Bulgarian, Croatian, Czech, Danish, Dutch, English, Estonian, Finnish, French, German, Greek, Hungarian, Italian, Latvian, Lithuanian, Maltese, Polish, Portuguese, Romanian, Slovak, Slovenian, Spanish, Swedish, Russian, Ukrainian

Requirements

  • ffmpeg - for audio/video support

Installation

Arch Linux (AUR)

paru -S chough-bin

macOS (Homebrew)

brew install --cask hyperpuncher/tap/chough

Windows (Winget)

winget install chough

Binary releases

Download from GitHub Releases.

Build from source

go install github.com/hyperpuncher/chough/cmd/chough@latest

Skill

npx skills add hyperpuncher/dotagents --skill chough

CLI Usage

# Basic transcription (text to stdout)
chough audio.mp3

# Pipe audio from stdin
cat audio.mp3 | chough

# Video files work too - extracts audio automatically
chough -f vtt -o subtitles.vtt lecture.mp4

# JSON with timestamps
chough -f json podcast.mp3 > transcript.json

# Smaller chunks for lower memory usage
chough -c 30 long-interview.wav

# Use remote server mode (requires CHOUGH_URL)
CHOUGH_URL=http://localhost:8080 chough --remote audio.mp3

Flags

Flag Description Default
-c, --chunk-size Chunk size in seconds 60
-f, --format Output format: text, json, vtt text
-o, --output Output file stdout
-r, --remote Transcribe via CHOUGH_URL server -
--version Show version -
-h, --help Show help -

Server Mode

Run chough as an HTTP server for API access.
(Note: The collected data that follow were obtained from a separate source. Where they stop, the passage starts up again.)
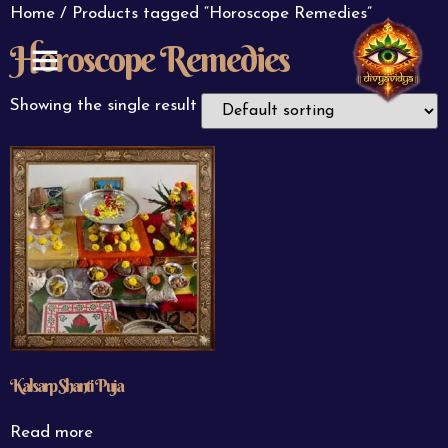
Home
/ Products tagged “Horoscope Remedies”
Horoscope Remedies
ABOUT US
CONTACT US
Showing the single result
Kalsarp Shanti Puja
Read more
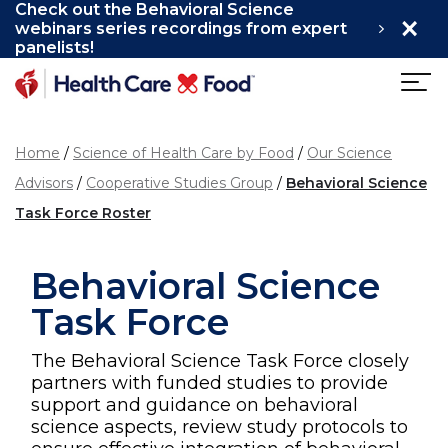
Check out the Behavioral Science
×
Skip to main content
webinars series recordings from expert
panelists!
Home
Science of Health Care by Food
Our Science
Advisors
Cooperative Studies Group
Behavioral Science
Task Force Roster
Behavioral Science
Task Force
The Behavioral Science Task Force closely
partners with funded studies to provide
support and guidance on behavioral
science aspects, review study protocols to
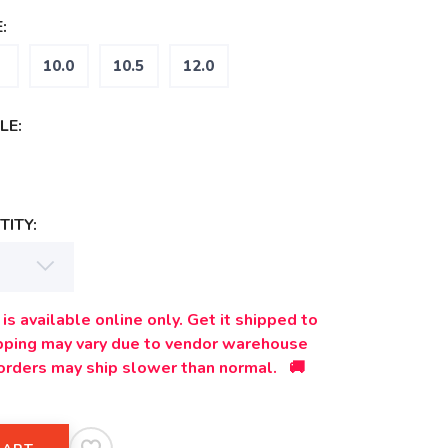
:
10.0
10.5
12.0
LE:
ITY:
is available online only. Get it shipped to
ipping may vary due to vendor warehouse
orders may ship slower than normal. 🚚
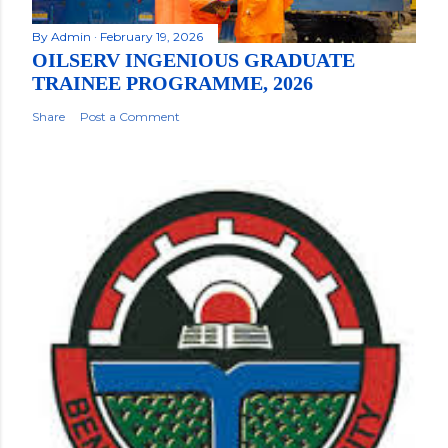
By
Admin
February 19, 2026
OILSERV INGENIOUS GRADUATE
TRAINEE PROGRAMME, 2026
Share
Post a Comment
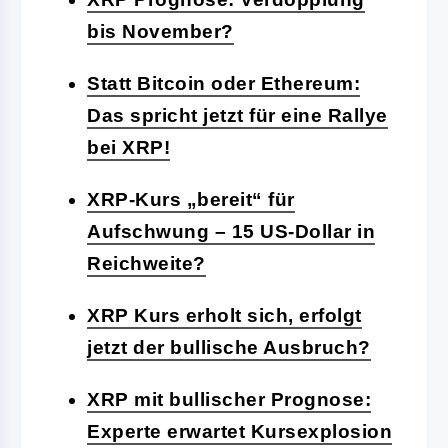
bis November?
Statt Bitcoin oder Ethereum:
Das spricht jetzt für eine Rallye
bei XRP!
XRP-Kurs „bereit“ für
Aufschwung – 15 US-Dollar in
Reichweite?
XRP Kurs erholt sich, erfolgt
jetzt der bullische Ausbruch?
XRP mit bullischer Prognose:
Experte erwartet Kursexplosion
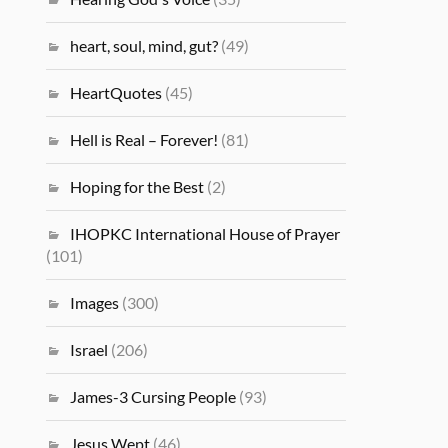
heart, soul, mind, gut?
(49)
HeartQuotes
(45)
Hell is Real – Forever!
(81)
Hoping for the Best
(2)
IHOPKC International House of Prayer
(101)
Images
(300)
Israel
(206)
James-3 Cursing People
(93)
Jesus Wept
(46)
The server keeps the model loaded in memory (~1.6GB), eliminating the ~1.5s startup time per request.

# Start server
chough --server --port 8080

# With custom settings
chough --server --host 0.0.0.0 --port 8080 --workers 2

API Endpoints

Method Endpoint Description
POST /transcribe Transcribe audio (file upload, URL, or base64)
GET /health Health check with queue status

API Examples

# Upload file
curl -X POST http://localhost:8080/transcribe \
  -F "file=@audio.mp3" \
  -F "format=json" \
  -F "chunk_size=60"

# Transcribe from URL
curl -X POST http://localhost:8080/transcribe \
  -H "Content-Type: application/json" \
  -d '{"url": "https://example.com/audio.mp3", "format": "vtt"}'

# Base64 audio
curl -X POST http://localhost:8080/transcribe \
  -H "Content-Type: application/json" \
  -d '{"base64": "...", "format": "text"}'

# Health check
curl http://localhost:8080/health

Server Flags

Flag Description Default
--server Run in server mode -
--host Server host 0.0.0.0
--port Server port 8080
--workers Concurrent workers 2
--max-upload Max upload size (MB) 1024

Docker

# Build and run
docker build -t chough .
docker run -d -p 8080:8080 chough

# Or use docker-compose
docker-compose up -d

Environment

  • CHOUGH_MODEL: Path to model directory (optional, auto-downloaded if not set)
  • CHOUGH_URL: Remote server URL for --remote mode (must start with http:// or https://)

Model

Default: Parakeet TDT 0.6b V3 (sherpa-onnx-nemo-parakeet-tdt-0.6b-v3-int8.tar.bz2)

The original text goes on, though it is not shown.